According to recent data from the British newspaper Financial Times, the dollar is used in 84.3% of trade worldwide. But the yuan’s share has more than doubled since the invasion of Ukraine, from less than 2% to 4.5%, due to the greater use of the Chinese currency in trade with Russia.
Lula assured that the New Development Bank is a “tool to reduce inequalities” between rich and emerging countries, which “translate into social exclusion, hunger, extreme poverty and forced migrations”.
“We don’t want to be better than anyone else: we want opportunities to expand our potential and ensure the dignity, citizenship and quality of life of our people,” he stressed.
The Brazilian head of state recalled that the “unmet financing needs of developing countries have been and remain enormous”, at a time when the poorest countries are facing a sovereign debt crisis, exacerbated by the rise in interest rates in the United States and the United States. Europe, making financing costs more expensive.
“The lack of effective reform of traditional financial institutions limits the volume and credit modalities of existing banks,” notes Lula. “The New Development Bank meets all the conditions to become the major bank of the Global South”.

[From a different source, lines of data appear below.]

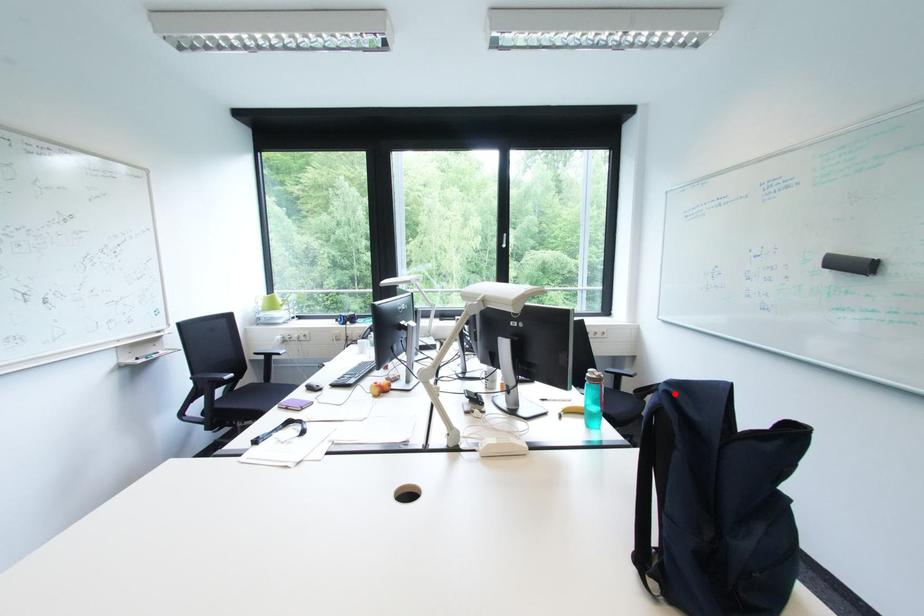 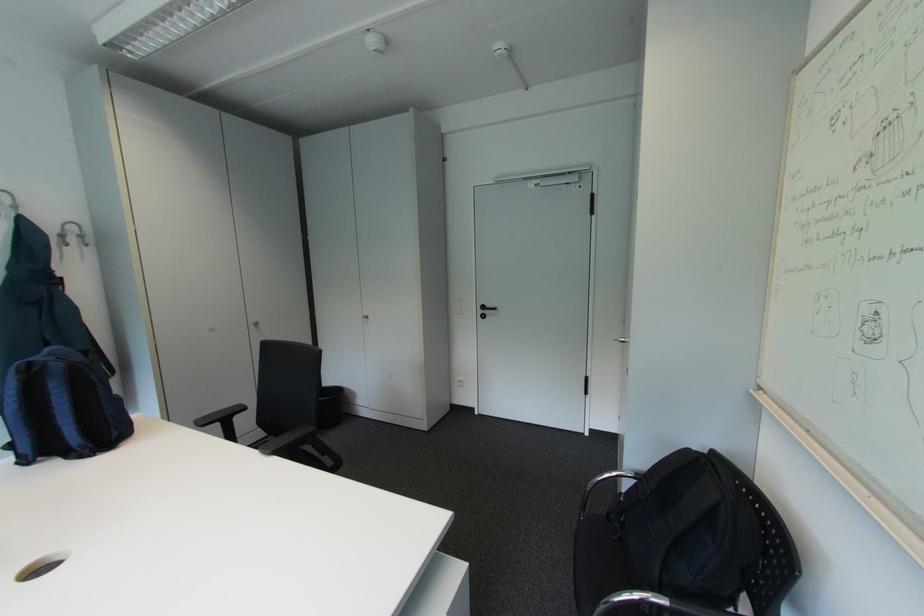 In the second image, find the point that corresponds to the highlighted location in the first image.

(67, 360) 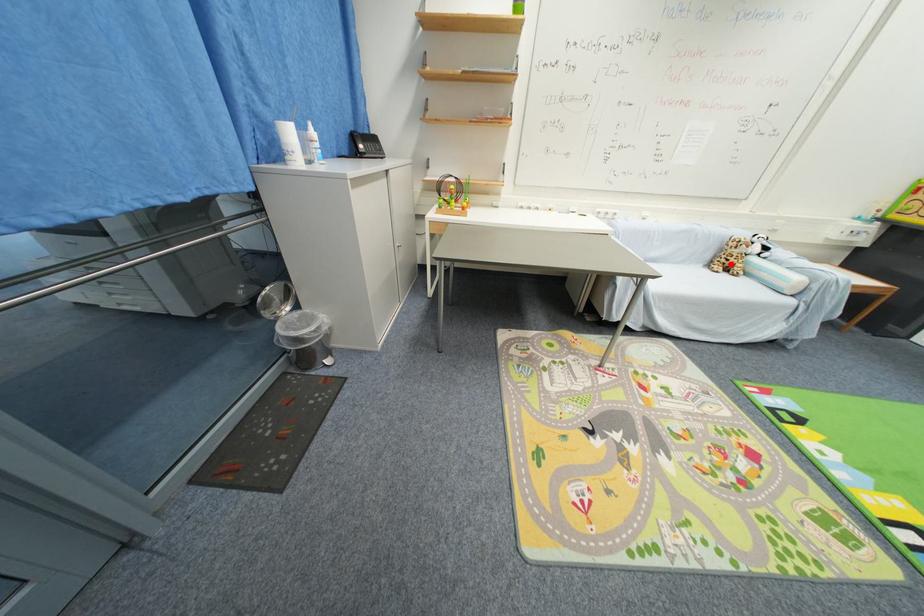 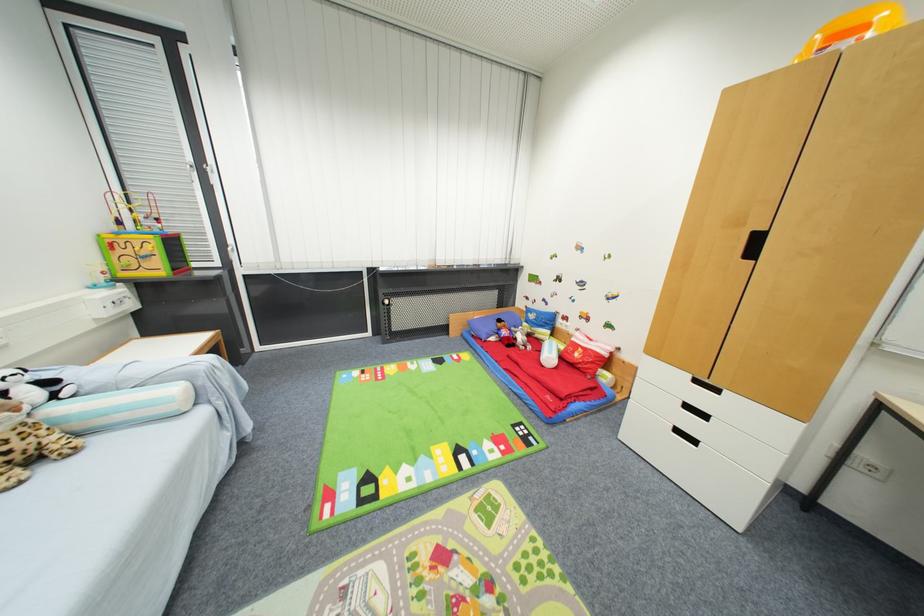 Find the pixel in the second image that matches the highlighted location in the first image.

(7, 456) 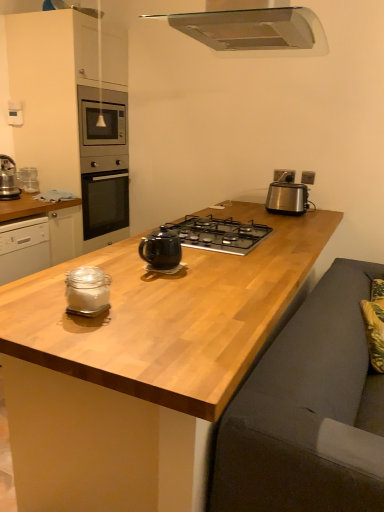 Question: Does metallic stainless steel range hood at upper center have a greater width compared to wooden at center?

Choices:
 (A) yes
 (B) no

Answer: (B)

Question: Is metallic stainless steel range hood at upper center aimed at wooden at center?

Choices:
 (A) no
 (B) yes

Answer: (A)

Question: From a real-world perspective, is metallic stainless steel range hood at upper center on top of wooden at center?

Choices:
 (A) yes
 (B) no

Answer: (A)

Question: From the image's perspective, is metallic stainless steel range hood at upper center over wooden at center?

Choices:
 (A) no
 (B) yes

Answer: (B)

Question: From a real-world perspective, is metallic stainless steel range hood at upper center positioned under wooden at center based on gravity?

Choices:
 (A) yes
 (B) no

Answer: (B)

Question: Choose the correct answer: Is satin silver toaster at right inside matte gray cabinetry at upper left, the 2th cabinetry from the bottom, or outside it?

Choices:
 (A) outside
 (B) inside

Answer: (A)

Question: In the image, is satin silver toaster at right on the left side or the right side of matte gray cabinetry at upper left, the 1th cabinetry positioned from the top?

Choices:
 (A) left
 (B) right

Answer: (B)

Question: From a real-world perspective, is satin silver toaster at right physically located above or below matte gray cabinetry at upper left, the 1th cabinetry positioned from the top?

Choices:
 (A) below
 (B) above

Answer: (A)

Question: From the image's perspective, is satin silver toaster at right located above or below matte gray cabinetry at upper left, the 2th cabinetry from the bottom?

Choices:
 (A) above
 (B) below

Answer: (B)

Question: Is satin silver toaster at right to the left or to the right of clear glass jar at left, which appears as the 1th cabinetry when ordered from the bottom, in the image?

Choices:
 (A) left
 (B) right

Answer: (B)

Question: Relative to clear glass jar at left, which appears as the 1th cabinetry when ordered from the bottom, is satin silver toaster at right in front or behind?

Choices:
 (A) front
 (B) behind

Answer: (B)

Question: From the image's perspective, is satin silver toaster at right above or below clear glass jar at left, the second cabinetry in the top-to-bottom sequence?

Choices:
 (A) above
 (B) below

Answer: (A)

Question: Is point (299, 199) positioned closer to the camera than point (8, 202)?

Choices:
 (A) closer
 (B) farther

Answer: (B)

Question: In terms of width, does satin silver toaster at right look wider or thinner when compared to wooden at center?

Choices:
 (A) wide
 (B) thin

Answer: (B)

Question: Considering their positions, is satin silver toaster at right located in front of or behind wooden at center?

Choices:
 (A) behind
 (B) front

Answer: (A) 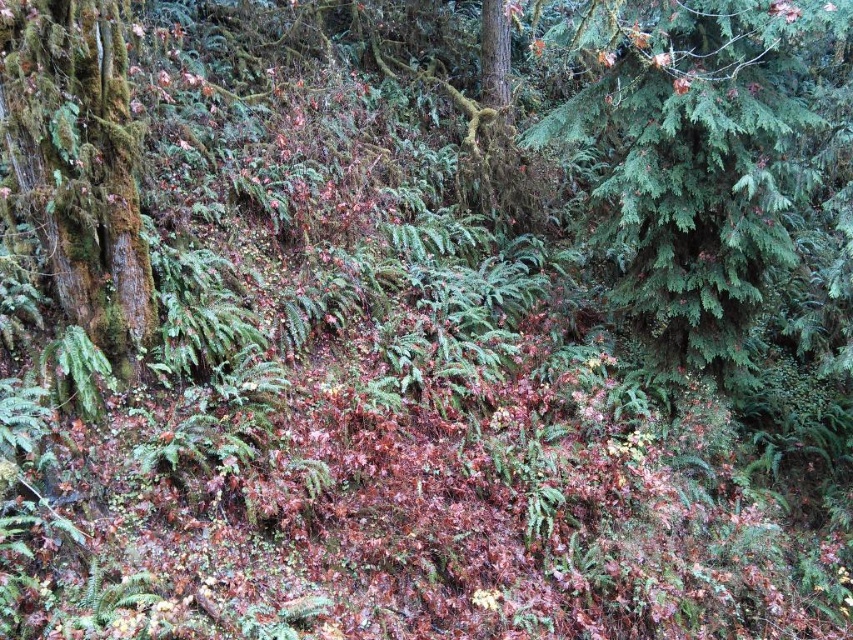 Is green needle-like at upper right taller than green mossy tree at left?

Yes, green needle-like at upper right is taller than green mossy tree at left.

Which of these two, green needle-like at upper right or green mossy tree at left, stands shorter?

With less height is green mossy tree at left.

The width and height of the screenshot is (853, 640). Describe the element at coordinates (697, 157) in the screenshot. I see `green needle-like at upper right` at that location.

I want to click on green needle-like at upper right, so click(697, 157). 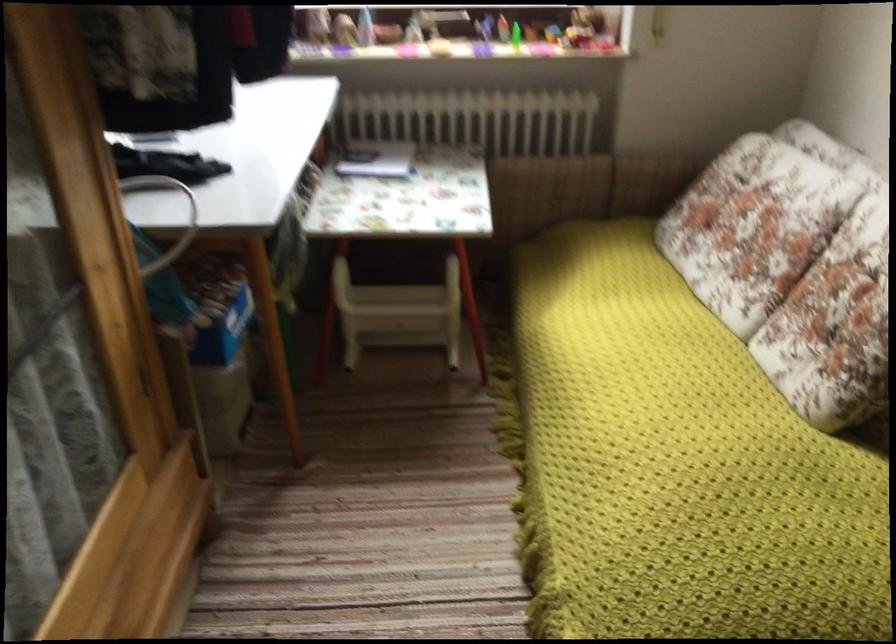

The emerging economies bloc BRICS first met in 2009 – at the time without South Africa – after the global financial crisis, and quickly established an agenda focused on reforming the international order, aiming for greater prominence of emerging countries in organizations such as the United Nations, the World Bank or the International Monetary Fund (IMF).
As a whole, the BRICS represent about 40% of the world’s population and 24% of the gross world product.
The agreement for the creation of the New Development Bank was signed during the BRICS Summit held in the city of Fortaleza in 2014. The bank started operations the following year.
The multilateral bank has already approved 70 infrastructure and sustainable development projects worth more than $25 billion (22.75 billion euros), including in clean energy, public health, education, water, sanitation or transportation, according to data. released by the institution.
Lula’s delegation to China consists of seven ministers, 19 deputies and five governors.
This Thursday, the Brazilian president will pay a 30-minute visit to the Shanghai facilities of Chinese telecommunications group Huawei, a leader in fifth-generation (5G) networks.
Afterwards, the Brazilian president will return to the hotel where he will stay, located on the “Bund”, the famous neoclassical waterfront in Shanghai.
At the hotel, Lula da Silva will meet with the executive directors of Chinese electric vehicle manufacturer BYD and the China Communications Construction Company group, the Chinese shareholder of Mota-Engil.
At the end of the afternoon, the Brazilian leader will meet and dine with Chinese Communist Party leader Chen Jining in Shanghai.
After dinner, Lula will leave for Beijing, where he will meet Friday morning with the executive director of State Grid, the Chinese state-owned company that owns 25% of REN (Redes Energéticas Nacionais) in Portugal and is also one of the largest companies in Brazil’s electricity sector. is. The company operates the two power lines that connect the Belo Monte hydroelectric plant in Pará to the southeastern part of the Latin American country.
In the late morning, Lula da Silva will meet in China with Zhao Leji, the chairman of the National People’s Assembly, the highest legislative body in the Asian country.
Then the head of state of Brazil will participate in the ceremony of handing over flower baskets at the Monument to the People’s Heroes in Tiananmen Square.
In the afternoon Lula has a meeting with the Chinese Premier, Li Qiang.
The meeting with Chinese President and General Secretary of the Communist Party, Xi Jinping, is scheduled for 4:45 pm (9:45 am in Lisbon).